■ Prompt
In the records below, some lines contain the word "爆款名字". Copy each of them.

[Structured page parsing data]
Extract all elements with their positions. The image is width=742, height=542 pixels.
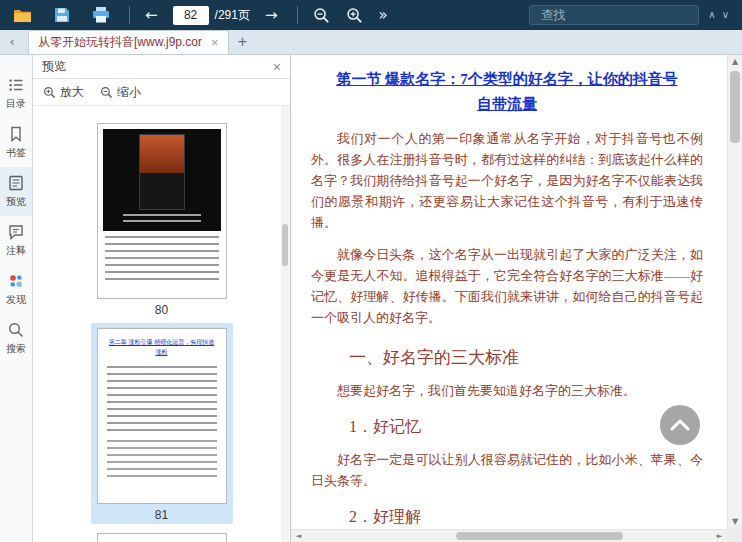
- sidebar-item-label: 目录: [6, 97, 26, 111]
- horizontal-scroll-thumb[interactable]: [456, 532, 622, 540]
- find-next-button[interactable]: ∨: [719, 8, 732, 22]
- scrollbar-corner: [727, 529, 742, 542]
- vertical-scroll-track[interactable]: [728, 69, 742, 515]
- zoom-in-button[interactable]: [343, 5, 366, 26]
- tab-scroll-left-button[interactable]: ‹: [0, 29, 24, 54]
- sidebar-item-preview[interactable]: 预览: [0, 167, 32, 216]
- phone-screen-content: [140, 135, 184, 173]
- thumbnail-image: [97, 123, 227, 299]
- sidebar-item-label: 注释: [6, 244, 26, 258]
- panel-title: 预览: [42, 58, 66, 75]
- toolbar-separator: [297, 6, 298, 24]
- toc-icon: [7, 76, 25, 94]
- zoom-in-label: 放大: [60, 84, 84, 101]
- more-tools-button[interactable]: »: [376, 6, 391, 25]
- top-toolbar: ← /291页 → » ∧ ∨: [0, 0, 742, 30]
- scroll-right-arrow[interactable]: ►: [712, 530, 727, 542]
- next-page-button[interactable]: →: [262, 6, 281, 25]
- sidebar-item-label: 发现: [6, 293, 26, 307]
- zoom-out-icon: [313, 7, 330, 24]
- zoom-out-label: 缩小: [117, 84, 141, 101]
- thumbnail-image: 第二章 涨粉引爆 精细化运营，实现快速涨粉: [97, 328, 227, 504]
- sidebar-item-label: 预览: [6, 195, 26, 209]
- thumbnail-zoom-in-button[interactable]: 放大: [43, 84, 84, 101]
- preview-panel-header: 预览 ×: [33, 55, 290, 79]
- vertical-scroll-thumb[interactable]: [730, 71, 740, 143]
- zoom-out-icon: [100, 86, 113, 99]
- tab-bar: ‹ 从零开始玩转抖音[www.j9p.cor × +: [0, 30, 742, 55]
- preview-panel: 预览 × 放大 缩小: [33, 55, 291, 542]
- pdf-reader-window: ← /291页 → » ∧ ∨ ‹ 从零开始玩转抖音[www.j9p.cor ×…: [0, 0, 742, 542]
- toolbar-separator: [129, 6, 130, 24]
- scroll-to-top-button[interactable]: [660, 405, 700, 445]
- phone-screenshot-image: [139, 134, 185, 210]
- paragraph: 好名字一定是可以让别人很容易就记住的，比如小米、苹果、今日头条等。: [311, 449, 703, 491]
- zoom-in-icon: [43, 86, 56, 99]
- thumbnail-zoom-bar: 放大 缩小: [33, 79, 290, 106]
- document-view[interactable]: 第一节 爆款名字：7个类型的好名字，让你的抖音号 自带流量 我们对一个人的第一印…: [291, 55, 742, 542]
- scroll-up-arrow[interactable]: ▲: [728, 55, 742, 69]
- paragraph: 就像今日头条，这个名字从一出现就引起了大家的广泛关注，如今更是无人不知。追根得益…: [311, 244, 703, 328]
- preview-scrollbar-thumb[interactable]: [282, 224, 288, 266]
- sidebar-item-search[interactable]: 搜索: [0, 314, 32, 363]
- zoom-in-icon: [346, 7, 363, 24]
- thumbnail-page-number: 81: [155, 508, 168, 522]
- print-icon: [92, 7, 110, 23]
- figure-caption-lines: [123, 214, 201, 222]
- horizontal-scrollbar[interactable]: ◄ ►: [291, 529, 727, 542]
- find-previous-button[interactable]: ∧: [705, 8, 718, 22]
- sidebar-item-toc[interactable]: 目录: [0, 69, 32, 118]
- sidebar-item-label: 搜索: [6, 342, 26, 356]
- new-tab-button[interactable]: +: [238, 29, 247, 54]
- sidebar-item-bookmarks[interactable]: 书签: [0, 118, 32, 167]
- tab-title: 从零开始玩转抖音[www.j9p.cor: [38, 34, 202, 51]
- document-tab[interactable]: 从零开始玩转抖音[www.j9p.cor ×: [28, 30, 229, 54]
- subheading-understandable: 2．好理解: [349, 507, 703, 528]
- paragraph: 我们对一个人的第一印象通常从名字开始，对于抖音号也不例外。很多人在注册抖音号时，…: [311, 128, 703, 233]
- page-total-label: /291页: [215, 7, 250, 24]
- tab-close-icon[interactable]: ×: [211, 36, 219, 49]
- section-title-line1: 第一节 爆款名字：7个类型的好名字，让你的抖音号: [336, 71, 677, 87]
- zoom-out-button[interactable]: [310, 5, 333, 26]
- page80-figure: [103, 129, 221, 231]
- bookmark-icon: [7, 125, 25, 143]
- search-icon: [7, 321, 25, 339]
- thumbnail-text-lines: [107, 440, 217, 480]
- panel-close-button[interactable]: ×: [273, 60, 281, 74]
- thumbnail-page-number: 80: [155, 303, 168, 317]
- left-sidebar: 目录 书签 预览 注释 发现 搜索: [0, 55, 33, 542]
- print-button[interactable]: [89, 5, 113, 25]
- open-file-button[interactable]: [10, 6, 35, 25]
- previous-page-button[interactable]: ←: [142, 6, 161, 25]
- horizontal-scroll-track[interactable]: [306, 530, 712, 542]
- sidebar-item-label: 书签: [6, 146, 26, 160]
- scroll-left-arrow[interactable]: ◄: [291, 530, 306, 542]
- document-page: 第一节 爆款名字：7个类型的好名字，让你的抖音号 自带流量 我们对一个人的第一印…: [291, 55, 727, 529]
- search-input[interactable]: [541, 8, 696, 22]
- main-content-row: 目录 书签 预览 注释 发现 搜索: [0, 55, 742, 542]
- thumbnail-text-lines: [107, 366, 217, 432]
- thumbnail-text-lines: [105, 236, 219, 284]
- save-icon: [54, 7, 70, 23]
- thumbnail-zoom-out-button[interactable]: 缩小: [100, 84, 141, 101]
- chevron-up-icon: [669, 418, 691, 432]
- preview-icon: [7, 174, 25, 192]
- page-number-input[interactable]: [173, 6, 209, 25]
- preview-scrollbar[interactable]: [281, 106, 289, 542]
- search-box[interactable]: [529, 5, 699, 25]
- section-title-line2: 自带流量: [477, 96, 537, 112]
- heading-three-standards: 一、好名字的三大标准: [349, 346, 703, 369]
- sidebar-item-discover[interactable]: 发现: [0, 265, 32, 314]
- sidebar-item-annotations[interactable]: 注释: [0, 216, 32, 265]
- thumbnail-page-81[interactable]: 第二章 涨粉引爆 精细化运营，实现快速涨粉 81: [91, 323, 233, 524]
- thumbnail-list: 80 第二章 涨粉引爆 精细化运营，实现快速涨粉 81: [33, 106, 290, 542]
- subheading-memorable: 1．好记忆: [349, 417, 703, 438]
- section-title: 第一节 爆款名字：7个类型的好名字，让你的抖音号 自带流量: [311, 67, 703, 117]
- thumbnail-page-80[interactable]: 80: [91, 118, 233, 319]
- annotation-icon: [7, 223, 25, 241]
- thumbnail-page-82[interactable]: [91, 528, 233, 542]
- save-button[interactable]: [51, 5, 73, 25]
- discover-icon: [7, 272, 25, 290]
- scroll-down-arrow[interactable]: ▼: [728, 515, 742, 529]
- vertical-scrollbar[interactable]: ▲ ▼: [727, 55, 742, 529]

■ Response to the exercise
- document-view[interactable]: 第一节 爆款名字：7个类型的好名字，让你的抖音号 自带流量 我们对一个人的第一印…: [291, 55, 742, 542]
- section-title-line1: 第一节 爆款名字：7个类型的好名字，让你的抖音号: [336, 71, 677, 87]
- document-page: 第一节 爆款名字：7个类型的好名字，让你的抖音号 自带流量 我们对一个人的第一印…: [291, 55, 727, 529]
- section-title: 第一节 爆款名字：7个类型的好名字，让你的抖音号 自带流量: [311, 67, 703, 117]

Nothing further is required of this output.